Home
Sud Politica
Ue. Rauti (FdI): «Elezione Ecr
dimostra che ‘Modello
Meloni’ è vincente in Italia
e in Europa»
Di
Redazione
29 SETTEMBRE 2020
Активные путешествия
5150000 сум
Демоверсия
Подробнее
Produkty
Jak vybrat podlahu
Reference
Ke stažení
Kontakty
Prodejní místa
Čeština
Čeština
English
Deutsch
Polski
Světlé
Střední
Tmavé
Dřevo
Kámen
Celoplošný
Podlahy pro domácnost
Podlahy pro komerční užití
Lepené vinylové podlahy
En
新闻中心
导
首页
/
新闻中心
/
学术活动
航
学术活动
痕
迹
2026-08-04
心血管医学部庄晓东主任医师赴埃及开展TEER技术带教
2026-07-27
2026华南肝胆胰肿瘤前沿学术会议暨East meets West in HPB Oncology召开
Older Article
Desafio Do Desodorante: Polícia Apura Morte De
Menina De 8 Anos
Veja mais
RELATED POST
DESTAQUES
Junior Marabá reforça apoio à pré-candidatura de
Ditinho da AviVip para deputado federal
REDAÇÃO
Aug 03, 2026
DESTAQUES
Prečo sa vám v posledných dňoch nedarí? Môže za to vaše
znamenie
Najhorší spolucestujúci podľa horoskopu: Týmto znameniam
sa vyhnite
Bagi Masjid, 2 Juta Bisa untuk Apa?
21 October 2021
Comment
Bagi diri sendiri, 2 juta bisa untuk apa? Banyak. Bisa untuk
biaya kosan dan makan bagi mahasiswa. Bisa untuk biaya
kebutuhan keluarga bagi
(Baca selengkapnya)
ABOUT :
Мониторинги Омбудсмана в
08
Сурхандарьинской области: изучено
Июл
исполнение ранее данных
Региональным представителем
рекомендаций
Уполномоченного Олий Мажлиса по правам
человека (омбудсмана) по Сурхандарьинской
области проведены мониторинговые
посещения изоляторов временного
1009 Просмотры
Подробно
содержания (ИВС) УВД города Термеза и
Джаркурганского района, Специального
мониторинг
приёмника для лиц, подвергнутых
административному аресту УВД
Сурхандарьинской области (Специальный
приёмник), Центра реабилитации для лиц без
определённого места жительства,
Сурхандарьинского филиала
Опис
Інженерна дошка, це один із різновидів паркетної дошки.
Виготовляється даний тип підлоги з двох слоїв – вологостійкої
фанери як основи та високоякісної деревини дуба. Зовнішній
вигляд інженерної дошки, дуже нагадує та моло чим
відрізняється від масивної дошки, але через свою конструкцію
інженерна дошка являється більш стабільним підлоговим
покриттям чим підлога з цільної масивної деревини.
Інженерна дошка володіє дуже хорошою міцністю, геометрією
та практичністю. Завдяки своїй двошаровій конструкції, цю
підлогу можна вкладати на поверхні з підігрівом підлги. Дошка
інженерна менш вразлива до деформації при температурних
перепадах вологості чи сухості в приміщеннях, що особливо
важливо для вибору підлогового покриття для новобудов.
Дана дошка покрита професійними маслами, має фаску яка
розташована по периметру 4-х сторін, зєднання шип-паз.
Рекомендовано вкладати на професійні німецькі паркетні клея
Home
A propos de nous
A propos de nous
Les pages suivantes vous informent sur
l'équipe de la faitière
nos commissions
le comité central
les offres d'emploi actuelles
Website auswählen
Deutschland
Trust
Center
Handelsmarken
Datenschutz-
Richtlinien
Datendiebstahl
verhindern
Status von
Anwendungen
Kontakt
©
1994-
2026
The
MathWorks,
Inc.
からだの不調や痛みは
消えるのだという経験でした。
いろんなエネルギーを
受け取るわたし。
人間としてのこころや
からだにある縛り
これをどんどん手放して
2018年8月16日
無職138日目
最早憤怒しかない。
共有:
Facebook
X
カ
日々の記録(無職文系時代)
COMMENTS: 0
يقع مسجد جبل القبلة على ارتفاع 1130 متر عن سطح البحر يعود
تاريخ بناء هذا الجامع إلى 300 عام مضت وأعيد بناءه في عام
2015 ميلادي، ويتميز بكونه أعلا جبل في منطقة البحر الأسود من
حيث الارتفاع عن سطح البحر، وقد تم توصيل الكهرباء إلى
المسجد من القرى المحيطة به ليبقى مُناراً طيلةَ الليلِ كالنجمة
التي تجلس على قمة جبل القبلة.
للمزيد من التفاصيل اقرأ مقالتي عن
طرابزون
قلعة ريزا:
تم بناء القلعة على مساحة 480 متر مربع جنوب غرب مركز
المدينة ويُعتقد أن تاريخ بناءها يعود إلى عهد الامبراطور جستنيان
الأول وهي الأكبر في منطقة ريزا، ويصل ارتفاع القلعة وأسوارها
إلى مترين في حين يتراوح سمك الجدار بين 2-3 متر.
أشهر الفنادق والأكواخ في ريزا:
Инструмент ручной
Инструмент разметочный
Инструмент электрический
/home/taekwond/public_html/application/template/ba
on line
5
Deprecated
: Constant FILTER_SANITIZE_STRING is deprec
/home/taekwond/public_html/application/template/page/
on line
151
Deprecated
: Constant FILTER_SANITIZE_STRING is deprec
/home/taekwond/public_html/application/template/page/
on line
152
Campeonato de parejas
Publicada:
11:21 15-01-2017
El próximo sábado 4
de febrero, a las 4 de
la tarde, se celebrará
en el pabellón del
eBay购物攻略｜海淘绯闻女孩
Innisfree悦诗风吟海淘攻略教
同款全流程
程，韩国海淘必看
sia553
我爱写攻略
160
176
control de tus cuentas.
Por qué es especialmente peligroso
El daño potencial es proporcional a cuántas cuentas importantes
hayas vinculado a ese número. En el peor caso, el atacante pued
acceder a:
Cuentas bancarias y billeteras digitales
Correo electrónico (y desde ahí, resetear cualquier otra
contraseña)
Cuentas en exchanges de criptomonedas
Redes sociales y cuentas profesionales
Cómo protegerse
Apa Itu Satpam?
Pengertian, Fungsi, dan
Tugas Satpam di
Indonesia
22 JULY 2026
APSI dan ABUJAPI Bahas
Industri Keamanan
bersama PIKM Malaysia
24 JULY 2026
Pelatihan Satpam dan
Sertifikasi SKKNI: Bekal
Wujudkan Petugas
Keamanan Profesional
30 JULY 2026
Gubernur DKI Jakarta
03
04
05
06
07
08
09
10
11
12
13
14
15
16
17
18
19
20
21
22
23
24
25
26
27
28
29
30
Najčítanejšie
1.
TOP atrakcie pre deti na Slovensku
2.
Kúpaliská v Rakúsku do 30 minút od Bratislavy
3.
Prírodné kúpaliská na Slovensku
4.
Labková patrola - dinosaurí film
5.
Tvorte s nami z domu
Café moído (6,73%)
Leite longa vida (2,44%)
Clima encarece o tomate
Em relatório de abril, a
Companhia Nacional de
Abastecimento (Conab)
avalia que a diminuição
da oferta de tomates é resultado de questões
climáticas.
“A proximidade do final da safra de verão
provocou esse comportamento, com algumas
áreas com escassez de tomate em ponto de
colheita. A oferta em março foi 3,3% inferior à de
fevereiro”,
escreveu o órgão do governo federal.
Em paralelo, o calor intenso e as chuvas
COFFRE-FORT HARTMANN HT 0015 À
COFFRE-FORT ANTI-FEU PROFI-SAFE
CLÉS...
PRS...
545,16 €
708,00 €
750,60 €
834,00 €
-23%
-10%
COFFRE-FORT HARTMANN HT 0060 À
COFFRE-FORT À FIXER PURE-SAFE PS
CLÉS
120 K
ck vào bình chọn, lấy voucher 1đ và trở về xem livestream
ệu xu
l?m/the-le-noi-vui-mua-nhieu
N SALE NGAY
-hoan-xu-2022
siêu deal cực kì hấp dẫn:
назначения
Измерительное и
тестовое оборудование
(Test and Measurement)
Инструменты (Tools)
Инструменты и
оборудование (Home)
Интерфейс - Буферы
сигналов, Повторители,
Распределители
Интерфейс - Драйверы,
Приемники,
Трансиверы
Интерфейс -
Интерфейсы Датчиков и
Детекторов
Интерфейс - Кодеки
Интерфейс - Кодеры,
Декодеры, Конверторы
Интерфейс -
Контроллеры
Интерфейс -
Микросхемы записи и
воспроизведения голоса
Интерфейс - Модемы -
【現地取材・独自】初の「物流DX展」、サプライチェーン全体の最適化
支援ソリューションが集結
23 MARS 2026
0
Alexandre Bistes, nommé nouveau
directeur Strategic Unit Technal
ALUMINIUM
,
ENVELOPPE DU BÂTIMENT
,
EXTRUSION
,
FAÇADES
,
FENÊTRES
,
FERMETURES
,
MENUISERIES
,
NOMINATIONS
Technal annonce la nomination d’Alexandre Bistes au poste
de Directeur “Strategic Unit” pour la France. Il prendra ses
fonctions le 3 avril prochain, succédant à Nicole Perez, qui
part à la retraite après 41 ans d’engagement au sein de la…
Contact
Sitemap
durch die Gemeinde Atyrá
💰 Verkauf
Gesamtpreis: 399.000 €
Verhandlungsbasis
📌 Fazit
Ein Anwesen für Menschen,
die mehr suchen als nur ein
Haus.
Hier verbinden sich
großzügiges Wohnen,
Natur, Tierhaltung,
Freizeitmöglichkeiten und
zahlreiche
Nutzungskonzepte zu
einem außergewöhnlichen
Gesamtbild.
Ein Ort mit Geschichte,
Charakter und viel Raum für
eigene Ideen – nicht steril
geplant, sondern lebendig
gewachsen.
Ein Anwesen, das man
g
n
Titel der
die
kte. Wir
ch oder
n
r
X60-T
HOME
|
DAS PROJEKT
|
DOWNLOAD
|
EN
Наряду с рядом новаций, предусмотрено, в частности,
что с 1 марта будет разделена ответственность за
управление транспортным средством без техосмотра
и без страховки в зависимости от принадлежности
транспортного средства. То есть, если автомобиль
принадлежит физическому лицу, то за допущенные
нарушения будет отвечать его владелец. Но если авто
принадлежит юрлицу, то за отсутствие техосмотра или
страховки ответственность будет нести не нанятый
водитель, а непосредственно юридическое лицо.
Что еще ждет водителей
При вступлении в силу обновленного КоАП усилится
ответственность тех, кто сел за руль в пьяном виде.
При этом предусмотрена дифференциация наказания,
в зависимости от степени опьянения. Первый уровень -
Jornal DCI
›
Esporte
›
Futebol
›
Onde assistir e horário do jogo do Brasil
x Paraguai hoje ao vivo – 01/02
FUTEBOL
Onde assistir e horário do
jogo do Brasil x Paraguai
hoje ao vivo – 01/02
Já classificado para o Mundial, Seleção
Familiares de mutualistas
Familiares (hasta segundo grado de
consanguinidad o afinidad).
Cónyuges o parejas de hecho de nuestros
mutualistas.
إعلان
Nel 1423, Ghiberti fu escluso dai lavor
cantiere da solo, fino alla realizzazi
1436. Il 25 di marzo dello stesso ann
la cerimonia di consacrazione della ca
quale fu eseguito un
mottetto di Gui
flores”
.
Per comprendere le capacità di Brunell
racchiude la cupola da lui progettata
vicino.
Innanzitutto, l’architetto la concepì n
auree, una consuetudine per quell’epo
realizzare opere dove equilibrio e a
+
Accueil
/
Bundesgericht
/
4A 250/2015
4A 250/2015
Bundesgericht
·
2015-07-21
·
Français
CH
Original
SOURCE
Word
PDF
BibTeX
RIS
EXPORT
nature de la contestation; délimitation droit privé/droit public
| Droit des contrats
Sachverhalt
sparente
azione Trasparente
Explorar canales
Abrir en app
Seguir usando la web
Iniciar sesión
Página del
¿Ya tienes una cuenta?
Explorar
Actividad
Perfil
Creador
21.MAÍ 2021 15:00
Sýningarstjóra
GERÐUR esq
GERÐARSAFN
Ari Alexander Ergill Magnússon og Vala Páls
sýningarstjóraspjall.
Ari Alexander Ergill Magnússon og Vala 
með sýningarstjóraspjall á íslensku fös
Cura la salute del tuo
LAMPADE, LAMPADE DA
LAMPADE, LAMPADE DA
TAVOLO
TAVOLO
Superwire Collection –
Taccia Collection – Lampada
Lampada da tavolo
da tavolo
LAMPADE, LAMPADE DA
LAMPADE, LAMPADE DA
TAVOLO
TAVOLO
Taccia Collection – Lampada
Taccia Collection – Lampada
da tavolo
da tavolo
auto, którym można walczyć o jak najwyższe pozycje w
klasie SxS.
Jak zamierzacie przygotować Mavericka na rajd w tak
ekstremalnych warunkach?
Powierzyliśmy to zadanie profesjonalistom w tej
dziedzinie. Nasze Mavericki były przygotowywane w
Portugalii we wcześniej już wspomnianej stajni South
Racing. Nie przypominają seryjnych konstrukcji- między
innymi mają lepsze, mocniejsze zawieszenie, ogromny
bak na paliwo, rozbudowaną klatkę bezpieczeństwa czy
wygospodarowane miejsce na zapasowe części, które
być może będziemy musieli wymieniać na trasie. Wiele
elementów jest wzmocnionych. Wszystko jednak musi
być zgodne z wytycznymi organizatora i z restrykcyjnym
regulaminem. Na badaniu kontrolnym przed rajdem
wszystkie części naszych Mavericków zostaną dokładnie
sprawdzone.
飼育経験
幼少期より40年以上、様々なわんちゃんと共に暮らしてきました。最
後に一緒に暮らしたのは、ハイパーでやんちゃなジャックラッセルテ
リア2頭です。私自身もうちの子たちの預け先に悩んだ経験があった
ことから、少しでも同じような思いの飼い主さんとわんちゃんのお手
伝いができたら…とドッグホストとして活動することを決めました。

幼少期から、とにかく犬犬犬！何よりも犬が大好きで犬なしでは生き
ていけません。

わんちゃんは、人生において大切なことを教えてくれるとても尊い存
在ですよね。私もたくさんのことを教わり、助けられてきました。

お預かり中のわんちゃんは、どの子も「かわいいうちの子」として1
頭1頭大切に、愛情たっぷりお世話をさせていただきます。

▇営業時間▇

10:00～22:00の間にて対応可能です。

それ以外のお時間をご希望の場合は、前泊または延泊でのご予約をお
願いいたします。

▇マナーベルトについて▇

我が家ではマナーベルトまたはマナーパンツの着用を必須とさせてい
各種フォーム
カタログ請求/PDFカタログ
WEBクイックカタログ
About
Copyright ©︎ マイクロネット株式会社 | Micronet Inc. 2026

——

### TASK PROMPT
Among the entries, how many lines carry "Anwesen"? Reply with a number and nothing else.

### EXERCISE RESULT
2